EXERCISE » Output the entries that follow character for character. Leave every image out.
=== RECORDS FOR THIS TASK ===
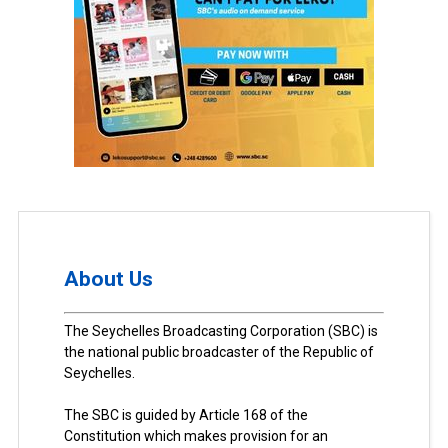
About Us
The Seychelles Broadcasting Corporation (SBC) is
the national public broadcaster of the Republic of
Seychelles.
The SBC is guided by Article 168 of the
Constitution which makes provision for an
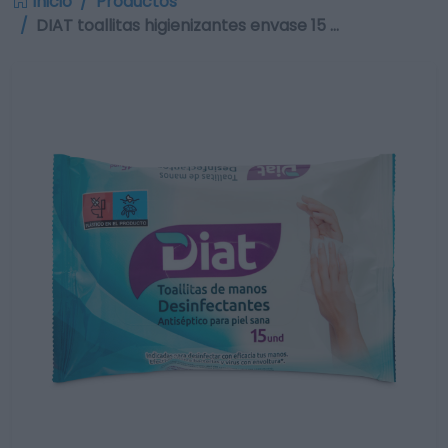
Inicio
Productos
DIAT toallitas higienizantes envase 15 …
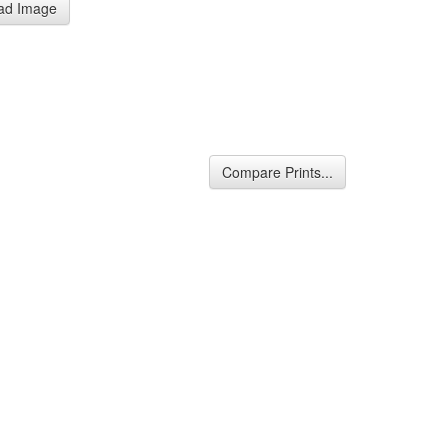
ad Image
Compare Prints...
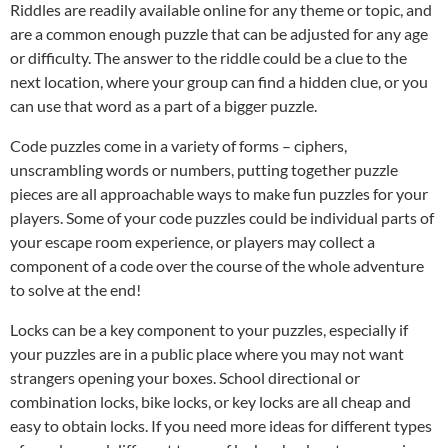
Riddles are readily available online for any theme or topic, and
are a common enough puzzle that can be adjusted for any age
or difficulty. The answer to the riddle could be a clue to the
next location, where your group can find a hidden clue, or you
can use that word as a part of a bigger puzzle.
Code puzzles come in a variety of forms – ciphers,
unscrambling words or numbers, putting together puzzle
pieces are all approachable ways to make fun puzzles for your
players. Some of your code puzzles could be individual parts of
your escape room experience, or players may collect a
component of a code over the course of the whole adventure
to solve at the end!
Locks can be a key component to your puzzles, especially if
your puzzles are in a public place where you may not want
strangers opening your boxes. School directional or
combination locks, bike locks, or key locks are all cheap and
easy to obtain locks. If you need more ideas for different types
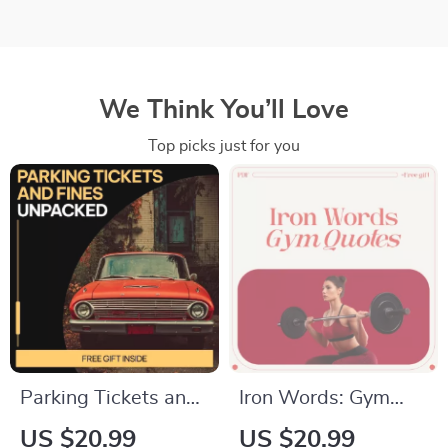
We Think You’ll Love
Top picks just for you
Parking Tickets and
Iron Words: Gym
Fines Unpacked |
Quotes That Fuel the
US $20.99
US $20.99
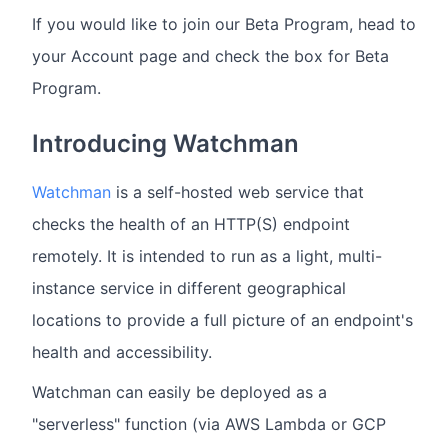
If you would like to join our Beta Program, head to
your Account page and check the box for Beta
Program.
Introducing Watchman
Watchman
is a self-hosted web service that
checks the health of an HTTP(S) endpoint
remotely. It is intended to run as a light, multi-
instance service in different geographical
locations to provide a full picture of an endpoint's
health and accessibility.
Watchman can easily be deployed as a
"serverless" function (via AWS Lambda or GCP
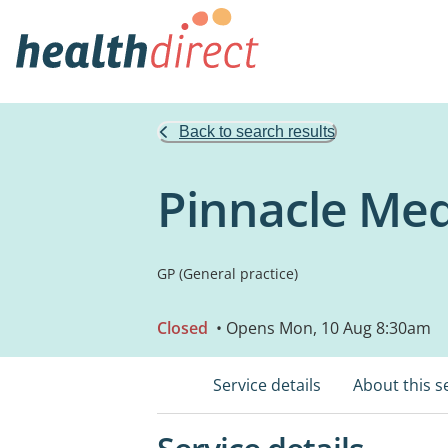
Back to search results
Pinnacle Med
GP (General practice)
Closed
• Opens Mon, 10 Aug 8:30am
Service details
About this s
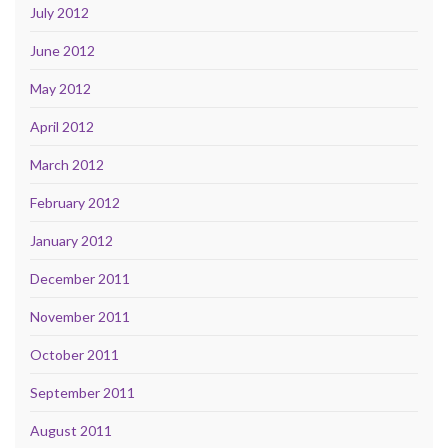
July 2012
June 2012
May 2012
April 2012
March 2012
February 2012
January 2012
December 2011
November 2011
October 2011
September 2011
August 2011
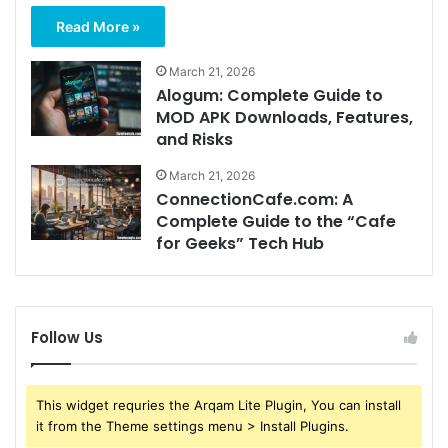
Read More »
March 21, 2026
Alogum: Complete Guide to
MOD APK Downloads, Features,
and Risks
March 21, 2026
ConnectionCafe.com: A
Complete Guide to the “Cafe
for Geeks” Tech Hub
Follow Us
This widget requries the Arqam Lite Plugin, You can install
it from the Theme settings menu > Install Plugins.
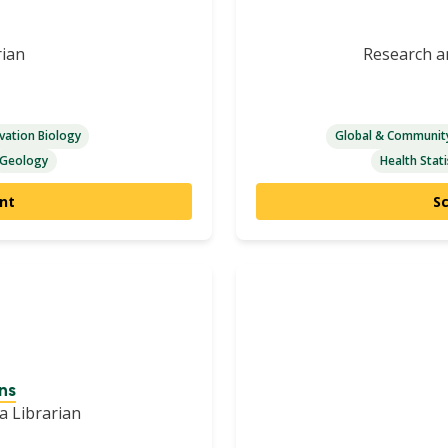
rian
Research an
vation Biology
Global & Community
Geology
Health Stati
nt
S
ns
a Librarian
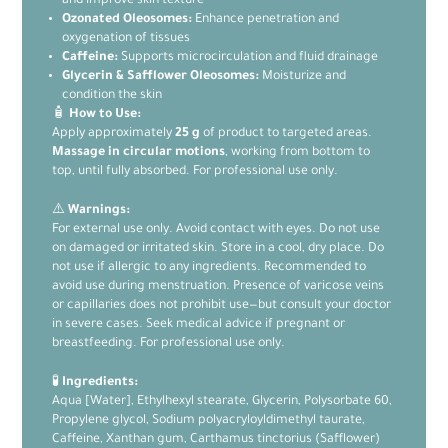
and improve skin texture
Ozonated Oleosomes:
Enhance penetration and
oxygenation of tissues
Caffeine:
Supports microcirculation and fluid drainage
Glycerin & Safflower Oleosomes:
Moisturize and
condition the skin
🧴
How to Use:
Apply approximately
25 g
of product to targeted areas.
Massage in circular motions
, working from bottom to
top, until fully absorbed. For professional use only.
⚠️
Warnings:
For external use only. Avoid contact with eyes. Do not use
on damaged or irritated skin. Store in a cool, dry place. Do
not use if allergic to any ingredients. Recommended to
avoid use during menstruation. Presence of varicose veins
or capillaries does not prohibit use—but consult your doctor
in severe cases. Seek medical advice if pregnant or
breastfeeding. For professional use only.
🧪
Ingredients:
Aqua [Water], Ethylhexyl stearate, Glycerin, Polysorbate 60,
Propylene glycol, Sodium polyacryloyldimethyl taurate,
Caffeine, Xanthan gum, Carthamus tinctorius (Safflower)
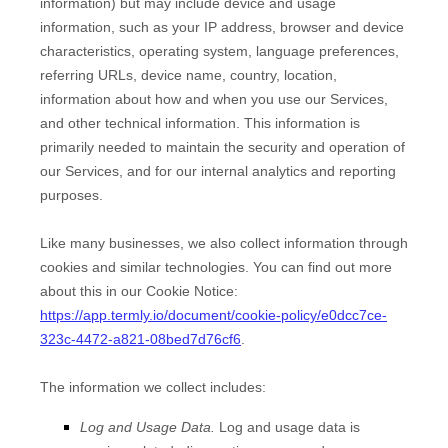
information) but may include device and usage
information, such as your IP address, browser and device
characteristics, operating system, language preferences,
referring URLs, device name, country, location,
information about how and when you use our Services,
and other technical information. This information is
primarily needed to maintain the security and operation of
our Services, and for our internal analytics and reporting
purposes.
Like many businesses, we also collect information through
cookies and similar technologies.
You can find out more
about this in our Cookie Notice:
https://app.termly.io/document/cookie-policy/e0dcc7ce-
323c-4472-a821-08bed7d76cf6
.
The information we collect includes:
Log and Usage Data.
Log and usage data is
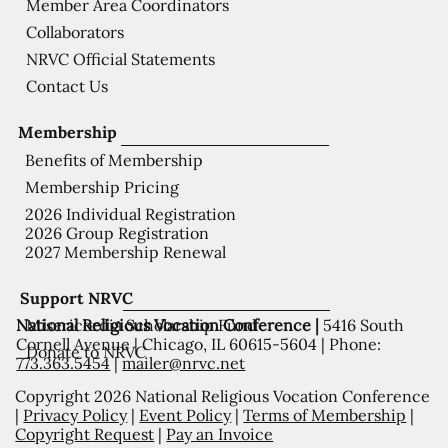
Member Area Coordinators
Collaborators
NRVC Official Statements
Contact Us
Membership
Benefits of Membership
Membership Pricing
2026 Individual Registration
2026 Group Registration
2027 Membership Renewal
Support NRVC
National Religious Vocation Conference |
5416 South
Misericordia Scholarship Fund
Cornell Avenue | Chicago, IL 60615-5604 | Phone:
Donate to NRVC
773.363.5454
|
mailer@nrvc.net
Copyright 2026 National Religious Vocation Conference
|
Privacy Policy
|
Event Policy
|
Terms of Membership
|
Copyright Request
|
Pay an Invoice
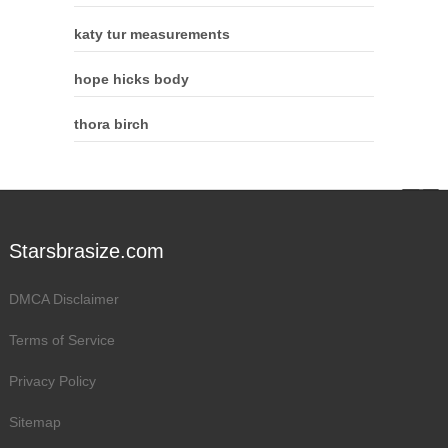
katy tur measurements
hope hicks body
thora birch
Starsbrasize.com
DMCA Disclaimer
Terms of Service
Privacy Policy
Sitemap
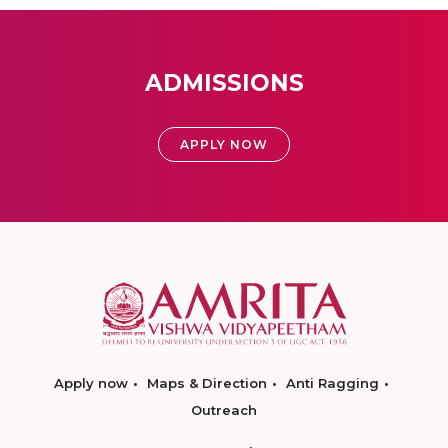
ADMISSIONS
APPLY NOW
Apply now
Maps & Direction
Anti Ragging
Outreach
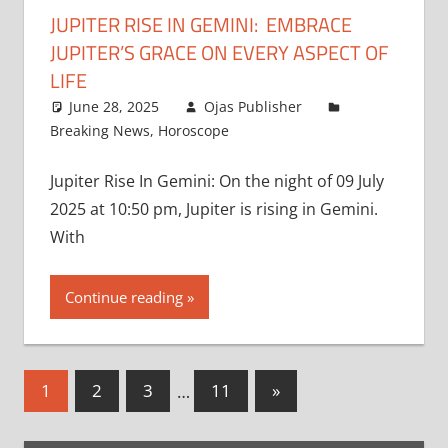
JUPITER RISE IN GEMINI: EMBRACE
JUPITER’S GRACE ON EVERY ASPECT OF
LIFE
June 28, 2025
Ojas Publisher
Breaking News
,
Horoscope
Jupiter Rise In Gemini: On the night of 09 July
2025 at 10:50 pm, Jupiter is rising in Gemini.
With
Continue reading
Posts
Next
1
2
3
…
11
»
Posts
pagination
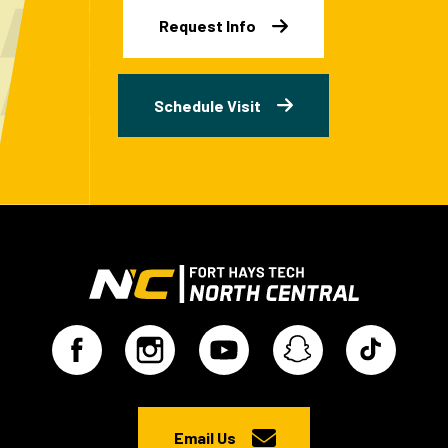
Request Info
Schedule Visit
Email Us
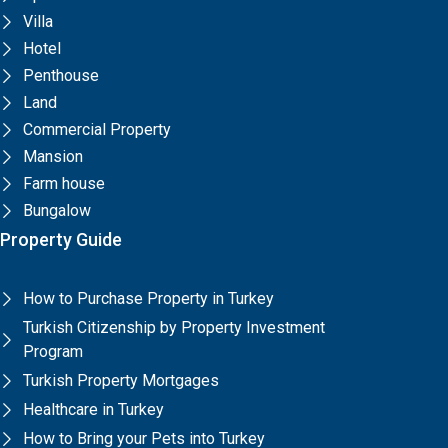
Villa
Hotel
Penthouse
Land
Commercial Property
Mansion
Farm house
Bungalow
Property Guide
How to Purchase Property in Turkey
Turkish Citizenship by Property Investment
Program
Turkish Property Mortgages
Healthcare in Turkey
How to Bring your Pets into Turkey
===
RESULT OF THE TASK »
About Us
The Seychelles Broadcasting Corporation (SBC) is
the national public broadcaster of the Republic of
Seychelles.
The SBC is guided by Article 168 of the
Constitution which makes provision for an
Inicio
Productos
DIAT toallitas higienizantes envase 15 …
ad Image
Compare Prints...
Riddles are readily available online for any theme or topic, and
are a common enough puzzle that can be adjusted for any age
or difficulty. The answer to the riddle could be a clue to the
next location, where your group can find a hidden clue, or you
can use that word as a part of a bigger puzzle.
Code puzzles come in a variety of forms – ciphers,
unscrambling words or numbers, putting together puzzle
pieces are all approachable ways to make fun puzzles for your
players. Some of your code puzzles could be individual parts of
your escape room experience, or players may collect a
component of a code over the course of the whole adventure
to solve at the end!
Locks can be a key component to your puzzles, especially if
your puzzles are in a public place where you may not want
strangers opening your boxes. School directional or
combination locks, bike locks, or key locks are all cheap and
easy to obtain locks. If you need more ideas for different types
We Think You’ll Love
Top picks just for you
Parking Tickets and
Iron Words: Gym
Fines Unpacked |
Quotes That Fuel the
US $20.99
US $20.99
If you would like to join our Beta Program, head to
your Account page and check the box for Beta
Program.
Introducing Watchman
Watchman
is a self-hosted web service that
checks the health of an HTTP(S) endpoint
remotely. It is intended to run as a light, multi-
instance service in different geographical
locations to provide a full picture of an endpoint's
health and accessibility.
Watchman can easily be deployed as a
"serverless" function (via AWS Lambda or GCP
Back to search results
Pinnacle Med
GP (General practice)
Closed
• Opens Mon, 10 Aug 8:30am
Service details
About this s
July 2012
June 2012
May 2012
April 2012
March 2012
February 2012
January 2012
December 2011
November 2011
October 2011
September 2011
August 2011
Read More »
March 21, 2026
Alogum: Complete Guide to
MOD APK Downloads, Features,
and Risks
March 21, 2026
ConnectionCafe.com: A
Complete Guide to the “Cafe
for Geeks” Tech Hub
Follow Us
This widget requries the Arqam Lite Plugin, You can install
it from the Theme settings menu > Install Plugins.
rian
Research an
vation Biology
Global & Community
Geology
Health Stati
nt
S
ns
a Librarian
and improve skin texture
Ozonated Oleosomes:
Enhance penetration and
oxygenation of tissues
Caffeine:
Supports microcirculation and fluid drainage
Glycerin & Safflower Oleosomes:
Moisturize and
condition the skin
🧴
How to Use:
Apply approximately
25 g
of product to targeted areas.
Massage in circular motions
, working from bottom to
top, until fully absorbed. For professional use only.
⚠️
Warnings:
For external use only. Avoid contact with eyes. Do not use
on damaged or irritated skin. Store in a cool, dry place. Do
not use if allergic to any ingredients. Recommended to
avoid use during menstruation. Presence of varicose veins
or capillaries does not prohibit use—but consult your doctor
in severe cases. Seek medical advice if pregnant or
breastfeeding. For professional use only.
🧪
Ingredients:
Aqua [Water], Ethylhexyl stearate, Glycerin, Polysorbate 60,
Propylene glycol, Sodium polyacryloyldimethyl taurate,
Caffeine, Xanthan gum, Carthamus tinctorius (Safflower)
information) but may include device and usage
information, such as your IP address, browser and device
characteristics, operating system, language preferences,
referring URLs, device name, country, location,
information about how and when you use our Services,
and other technical information. This information is
primarily needed to maintain the security and operation of
our Services, and for our internal analytics and reporting
purposes.
Like many businesses, we also collect information through
cookies and similar technologies.
You can find out more
about this in our Cookie Notice:
https://app.termly.io/document/cookie-policy/e0dcc7ce-
323c-4472-a821-08bed7d76cf6
.
The information we collect includes:
Log and Usage Data.
Log and usage data is
Member Area Coordinators
Collaborators
NRVC Official Statements
Contact Us
Membership
Benefits of Membership
Membership Pricing
2026 Individual Registration
2026 Group Registration
2027 Membership Renewal
Support NRVC
National Religious Vocation Conference |
5416 South
Misericordia Scholarship Fund
Cornell Avenue | Chicago, IL 60615-5604 | Phone:
Donate to NRVC
773.363.5454
|
mailer@nrvc.net
Copyright 2026 National Religious Vocation Conference
|
Privacy Policy
|
Event Policy
|
Terms of Membership
|
Copyright Request
|
Pay an Invoice
katy tur measurements
hope hicks body
thora birch
Starsbrasize.com
DMCA Disclaimer
Terms of Service
Privacy Policy
Sitemap
ADMISSIONS
APPLY NOW
Apply now
Maps & Direction
Anti Ragging
Outreach
JUPITER RISE IN GEMINI: EMBRACE
JUPITER’S GRACE ON EVERY ASPECT OF
LIFE
June 28, 2025
Ojas Publisher
Breaking News
,
Horoscope
Jupiter Rise In Gemini: On the night of 09 July
2025 at 10:50 pm, Jupiter is rising in Gemini.
With
Continue reading
Posts
Next
1
2
3
…
11
»
Posts
pagination
Request Info
Schedule Visit
Email Us
Villa
Hotel
Penthouse
Land
Commercial Property
Mansion
Farm house
Bungalow
Property Guide
How to Purchase Property in Turkey
Turkish Citizenship by Property Investment
Program
Turkish Property Mortgages
Healthcare in Turkey
How to Bring your Pets into Turkey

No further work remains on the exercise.